Ivory Coast
Index 2024
53/ 180
Score : 66.89
Political indicator
Economic indicator
Legislative indicator
Social indicator
Security indicator
Index 2023
54/ 180
Score : 68.83
Political indicator
Economic indicator
Legislative indicator
Social indicator
Security indicator

Côte d’Ivoire’s media landscape is among the most politicised and polarised in West Africa. Journalists are sometimes summoned for questioning by prosecutors, and some are subjected to physical or verbal attacks. It is not uncommon for newspapers to be suspended.

Media landscape

With at least 190 authorised stations, radio is the most popular medium. Most of the country’s approximately 100 newspapers and news sites have a strong political bias, which is signalled on newsstands by the colour of the publications: green for those that support the ruling party, and blue for those that support the opposition. The latter have been in decline in recent years, with the authorities suspending some and others closing because of financial difficulties. But Le Temps and La Voie originale are still published fairly regularly. In such a polarised media landscape, investigative journalism is a minor presence compared to “opinion journalism”. The arrival of the first privately owned TV channels in 2019 ended a more than 50-year monopoly of Radiodiffusion télévision ivoirienne (RTI). The country now has three private TV channels, all owned by supporters of the ruling party. 

Political context

Press freedom is still closely tied to the political environment.

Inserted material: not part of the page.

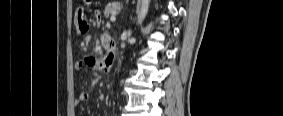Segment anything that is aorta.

Some political parties and leaders still exert considerable influence on the media. RTI, the state-owned broadcaster, continues to act as the public relations branch of the government and president.

Legal framework

The law does not contain any provisions for imprisonment in the event of press offences, but it is still a crime to insult the president. The constitution guarantees freedom of expression, and the 2017 press law protects journalists’ sources. Print and online media are regulated by the National Press Authority (ANP), and radio and television by the High Authority for Audiovisual Communication (HACA). The ANP can suspend the publication of a newspaper and impose a three-month publication ban, as was the case several times in 2023. 

Economic context

Newspaper sales are down and editorial staff are shrinking. Some national dailies that had a circulation of tens of thousands of copies 20 years ago now rarely sell more than 2,000 a day. In 2021, the investigative weekly L’Eléphant dechaîné announced that it was terminating its print edition to become an online newspaper. Privately owned TV channels rely on advertising for their survival but the advertising market was valued at 15 to 18 million euros in 2021, which media professionals say is insufficient. 

Sociocultural context

For cultural reasons, the Ivorian media do not openly address sexual orientation issues.


Investigative reporters are often the target of corruption, intimidation, and arrests, and their newsrooms may be subject to attacks. Many journalists face security problems in connection with their work, from both political party activists and law enforcement.